Balancing convex absorbing neighborhoods

convex-analysisgeneral-topologylocally-convex-spacestopological-vector-spaces

Given a convex absorbing neighborhood of 0 in a topological vector space is it always possible to construct a subset that is also convex absorbing neighborhood of 0 but balanced as well?

A locally convex space is topological vector space with has a neighborhood base of 0 of balanced absorbing convex sets.
The questions corresponds to the question if it is possible to drop the requirement of being balanced.

For topological vector spaces over $\mathbb{R}$ that should be indeed the case (take $-V \cap V$ if $V$ is the convex absorbing neighborhood) but what about spaces over $\mathbb{C}$?

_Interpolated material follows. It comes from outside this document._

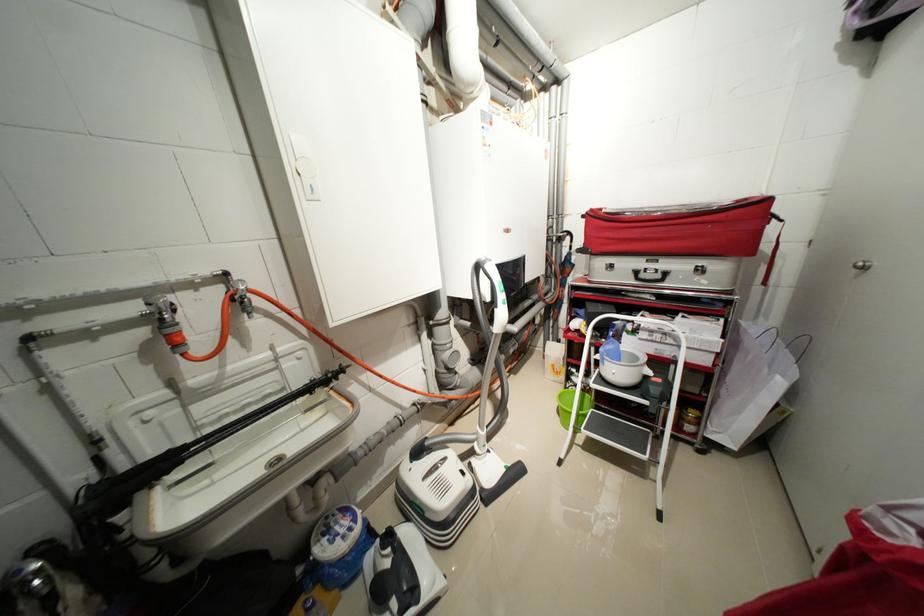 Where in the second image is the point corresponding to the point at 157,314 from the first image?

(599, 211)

(E.g. here the construction of balanced absorbing sets in arbitrary vector spaces is shown:
Topological vector space, and balanced sets.)

Best Answer

We’ll use Functional Analysis by Huiqiang Jiang for references. Let $X$ be a topological vector space and $U$ be a convex neighborhood of $0$ in $X$. Then $U$ is absorbing, see the last sentence at p.3. By Remark 1, $U$ contains a balanced convex neighborhood of $0$. This follows from the construction from the proof of Theorem 3. Since scalar multiplication is continuous, exists $\delta > 0$, and an open neighborhood $V$ of the zero such that $\alpha V \subset U$ whenever $|\alpha| <\delta$. Then $W=\bigcup_{|\alpha|<\delta} \alpha V$ is balanced and $W\subset U$. The convex hull of $W$ is a convex balanced absorbing neighborhood of $0$ contained in $U$.